Good news: treat ownership in Rust like you would treat ownership in real world with real, physical, objects is surprisingly robust and versatile analogy.
Bad news: this doesn't mean that ownership in Rust is “easy”. Yes, it maps to ownership handling in our society (outside of any computers) extremely well, but that also means that discussions about who owns what and when map to real-world court cases about ownership… and if you'll recall that these can easily go on for decades…
Advice is the same as in real world, though: don't overcomplicate your ownership story unless you have to and there would be no need for lawyering (normal one in an analogy, language lawyering in case of Rust).
Notice you wrote “passing”. &str is indeed better for passing to a function (often, not always). But when you have your HashMap outside the loop, that's not passing, that's storing the value in your application's data structures, and this works somewhat oppositely: storing a String (owned) is more flexible than storing a &str (borrowed).
(And if you look deeper, all principles like this have two sides: when you gain one property you lose another. A function should take String when it's going to store that String in a data structure, to avoid extra copying. A data structure might prefer &str when the data structure is itself more temporary than the string.)
Don't try to think in special cases! This is not about "loops starting the next iteration where you left off". This is not a "python" thing, either. It doesn't even have anything to do with the loop.
This is purely because of scoping, that works the same way everywhere in Rust.
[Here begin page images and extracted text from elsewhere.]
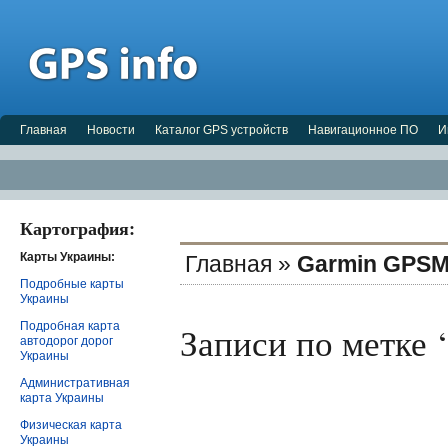
Главная
Новости
Каталог GPS устройств
Навигационное ПО
И
Картография:
Карты Украины:
Главная
»
Garmin GPS
Подробные карты
Украины
Подробная карта
Записи по метке
автодорог дорог
Украины
Административная
карта Украины
Физическая карта
Украины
The variable in the inner scope is not the same as the variable in the outer scope. They have lexically the same name, but that means nothing (except that you can't directly access the outer one while the inner one is in scope). A let declaration always introduces a new variable. It is an initialization, not an assignment.
The loop merely executes the same scope repeatedly, but this is independent of the behavior of the loop itself. You'd find exactly the same behavior if you replaced the loop with a plain block.
Thank you for clarifying. I think on the whole, the way scopes work in Rust is probably a lot more intuitive and sensible. I'm just used to Python, which allows you to do some pretty weird things. Like defining a variable outside of a function and then just using the variable in the function (without passing it to the function). Or even wackier stuff. Like if you pass in foo to the constructor of a class and do self.foo = foo, then in a totally different method inside the same class, you can actually still use the foo variable (without the self.), even though that would basically never make any sense to do (this specific example in some code a colleague had written was once the source of a bug that took me hours to find ). And functions are probably the most isolated thing you'll find in Python! As a consequence, I am perhaps not that used to thinking about the scope of variables as often as I should. I'll have to be more vigilant about not falling into these habits.